Source records:
-*-*-
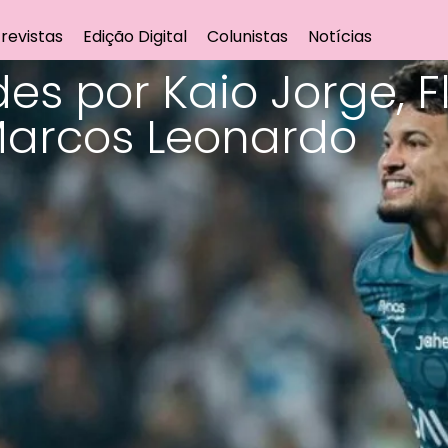
revistas
Edição Digital
Colunistas
Notícias
es por Kaio Jorge, 
Marcos Leonardo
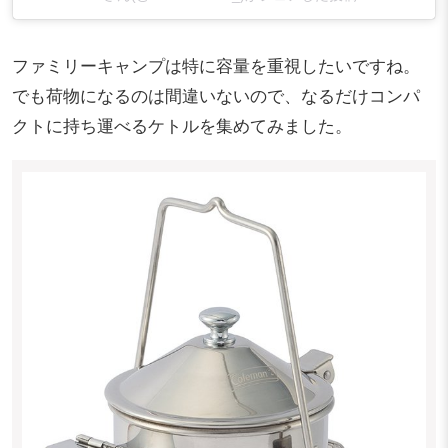
ファミリーキャンプは特に容量を重視したいですね。
でも荷物になるのは間違いないので、なるだけコンパ
クトに持ち運べるケトルを集めてみました。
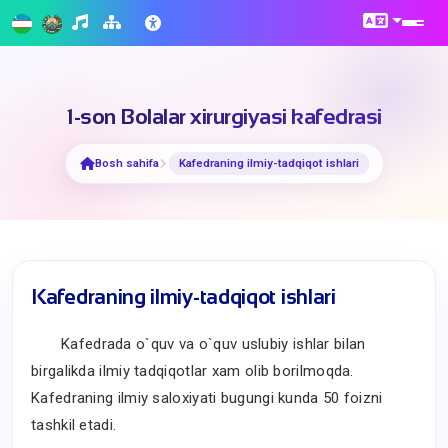
1-son Bolalar xirurgiyasi kafedrasi
Bosh sahifa
Kafedraning ilmiy-tadqiqot ishlari
Kafedraning ilmiy-tadqiqot ishlari
Kafedrada
o`q
uv va
o`q
uv uslubiy ishlar bilan
birgalikda ilmiy tad
q
i
q
otlar xam olib borilmo
q
da.
Kafedraning ilmiy saloxiyati bugungi kunda 50 foizni
tashkil etadi.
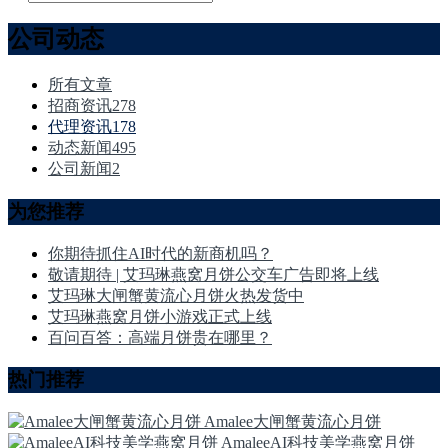
公司动态
所有文章
招商资讯
278
代理资讯
178
动态新闻
495
公司新闻
2
为您推荐
你期待抓住AI时代的新商机吗？
敬请期待 | 艾玛琳燕窝月饼公交车广告即将上线
艾玛琳大闸蟹黄流心月饼火热发货中
艾玛琳燕窝月饼小游戏正式上线
百问百答：高端月饼贵在哪里？
热门推荐
Amalee大闸蟹黄流心月饼
AmaleeAI科技美学燕窝月饼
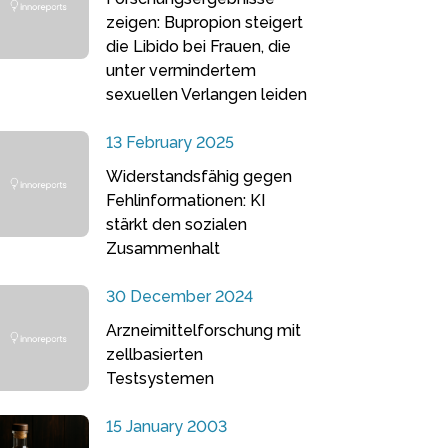
zeigen: Bupropion steigert
die Libido bei Frauen, die
unter vermindertem
sexuellen Verlangen leiden
13 February 2025
Widerstandsfähig gegen
Fehlinformationen: KI
stärkt den sozialen
Zusammenhalt
30 December 2024
Arzneimittelforschung mit
zellbasierten
Testsystemen
15 January 2003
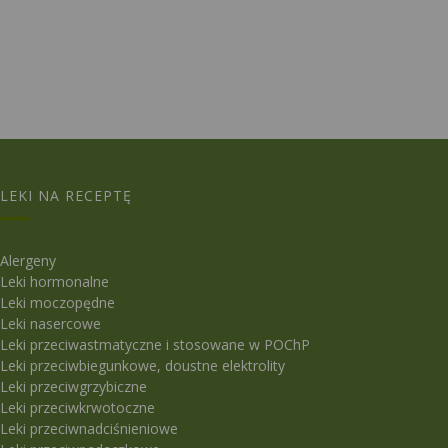
LEKI NA RECEPTĘ
Alergeny
Leki hormonalne
Leki moczopędne
Leki nasercowe
Leki przeciwastmatyczne i stosowane w POChP
Leki przeciwbiegunkowe, doustne elektrolity
Leki przeciwgrzybiczne
Leki przeciwkrwotoczne
Leki przeciwnadciśnieniowe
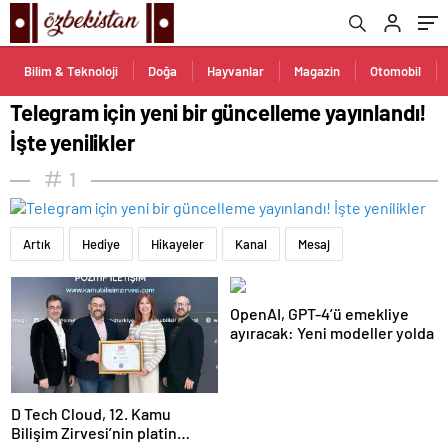
Bilim & Teknoloji
Doğa
Hayvanlar
Magazin
Otomobil
Telegram için yeni bir güncelleme yayınlandı!
İşte yenilikler
1
Artık
Hediye
Hikayeler
Kanal
Mesaj
OpenAI, GPT-4’ü emekliye
ayıracak: Yeni modeller yolda
D Tech Cloud, 12. Kamu
Bilişim Zirvesi’nin platin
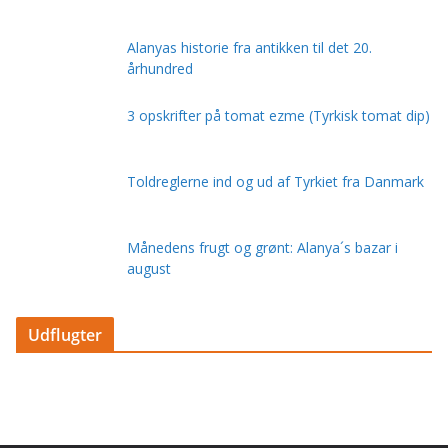
Alanyas historie fra antikken til det 20.
århundred
3 opskrifter på tomat ezme (Tyrkisk tomat dip)
Toldreglerne ind og ud af Tyrkiet fra Danmark
Månedens frugt og grønt: Alanya´s bazar i
august
Udflugter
-*-*-
Description of the task —
Determine the number of lines in the data that contain "ilmiy" as a word or string, and state only that number.

Your response —
4